In the aftermath, all power was transferred from the East India Company to the British Crown, which began to administer most of India as a number of provinces. The Crown controlled the Company's lands directly and had considerable indirect influence over the rest of India, which consisted of the Princely states ruled by local royal families. There were officially 565 princely states in 1947, but only 21 had actual state governments, and only three were large (Mysore, Hyderabad and Kashmir). They were absorbed into the independent nation in 1947–48.

British Raj (1858–1947)

British Raj

The British Indian Empire at its greatest extent (in a map of 1909). The princely states under British suzerainty are in yellow.

Reforms

After 1857, the colonial government strengthened and expanded its infrastructure via the court system, legal procedures, and statutes. The Indian Penal Code came into being. In education,Thomas Babington Macaulay had made schooling a priority for the Raj in his famous minute of February 1835 and succeeded in implementing the use of English as the medium of instruction. By 1890 some 60,000 Indians had matriculated.[208] The Indian economy grew at about 1% per year from 1880 to 1920, and the population also grew at 1%. However, from 1910s Indian private industry began to grow significantly. India built a modern railway system in the late 19th century which was the fourth largest in the world.[209] The British Raj invested heavily in infrastructure, including canals and irrigation systems in addition to railways, telegraphy, roads and ports. However, historians have been bitterly divided on issues of economic history, with the Nationalist school arguing that India was poorer at the end of British rule than at the beginning and that impoverishment occurred because of the British.
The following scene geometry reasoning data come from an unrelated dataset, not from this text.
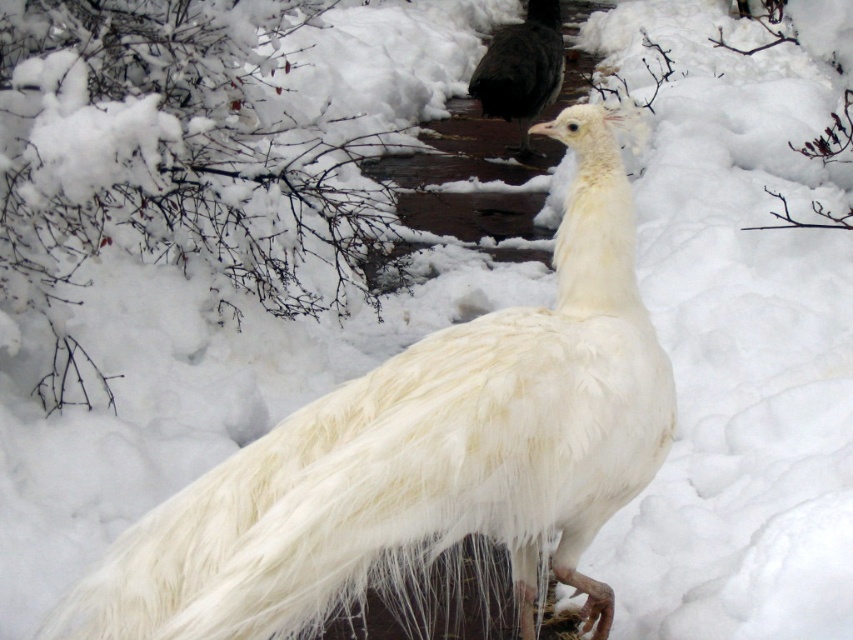 You are a photographer trying to capture both the white feathered peacock at center and the black glossy bird at center in a single shot. Based on their positions, which one should you adjust your camera focus to first to ensure both are in frame?

The white feathered peacock at center is to the left of the black glossy bird at center. To capture both in a single shot, adjust your camera focus to the white feathered peacock at center first since it is positioned further left, ensuring the entire span from left to right is within the frame.

You are a photographer trying to capture both the white feathered peacock at center and the black glossy bird at center in a single shot. Based on their positions, which one will appear closer to the camera in the photo?

The white feathered peacock at center will appear closer to the camera because it is positioned in front of the black glossy bird at center in the scene.

You are a wildlife photographer trying to capture both the white feathered peacock at center and the black glossy bird at center in a single frame. Based on their positions and sizes, which bird would require you to zoom out more to include its entire body in the photo?

The white feathered peacock at center might be wider than black glossy bird at center, so you would need to zoom out more to capture the entire body of the white feathered peacock at center. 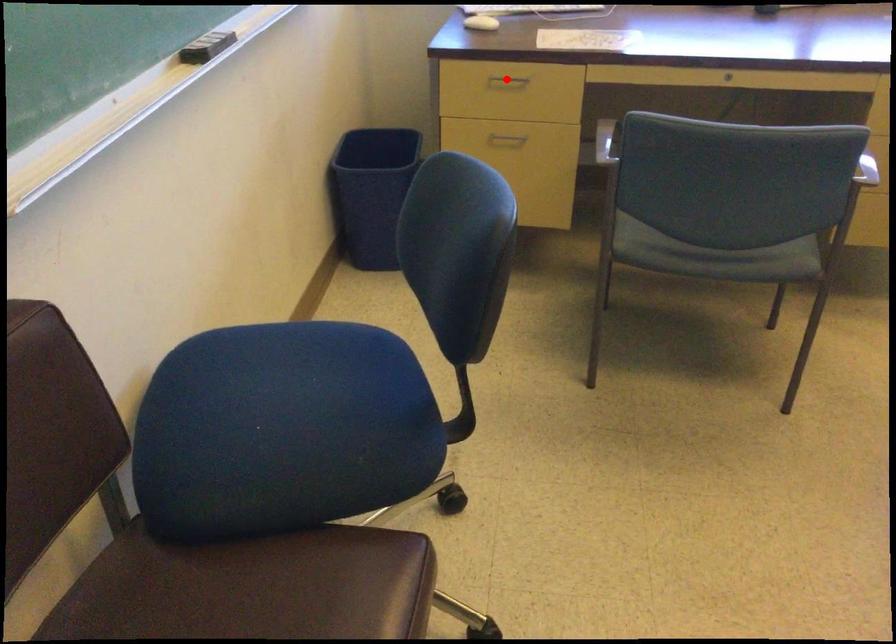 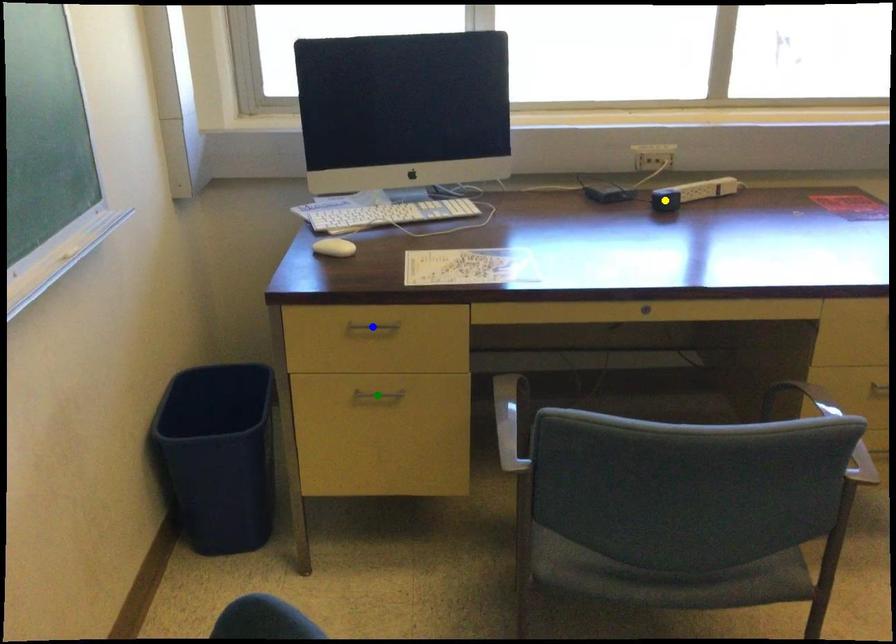 Question: I am providing you with two images of the same scene from different viewpoints. A red point is marked on the first image. You are given multiple points on the second image. Which spot in image 2 lines up with the point in image 1?

Choices:
 (A) green point
 (B) yellow point
 (C) blue point

Answer: (C)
In 1905, Lord Curzon split the large province of Bengal into a largely Hindu western half and "Eastern Bengal and Assam," a largely Muslim eastern half. The British goal was said to be for efficient administration but the people of Bengal were outraged at the apparent "divide and rule" strategy. It also marked the beginning of the organized anti-colonial movement. When the Liberal party in Britain came to power in 1906, he was removed. Bengal was reunified in 1911. The new Viceroy Gilbert Minto and the new Secretary of State for India John Morley consulted with Congress leaders on political reforms. The Morley-Minto reforms of 1909 provided for Indian membership of the provincial executive councils as well as the Viceroy's executive council. The Imperial Legislative Council was enlarged from 25 to 60 members and separate communal representation for Muslims was established in a dramatic step towards representative and responsible government. Several secio-religious organizations came into being at that time. Muslims set up the All India Muslim League in 1906. It was not a mass party but was designed to protect the interests of the aristocratic Muslims. It was internally divided by conflicting loyalties to Islam, the British, and India, and by distrust of Hindus. The Akhil Bharatiya Hindu Mahasabha and Rashtriya Swayamsevak Sangh (RSS) sought to represent Hindu interests though the later always claimed it to be a "cultural" organization. Sikhs founded the Shiromani Akali Dal in 1920. However, the largest and oldest political party Indian National Congress, founded in 1885, is perceived to have attempted to keep a distance from the socio-religious movements and identity politics.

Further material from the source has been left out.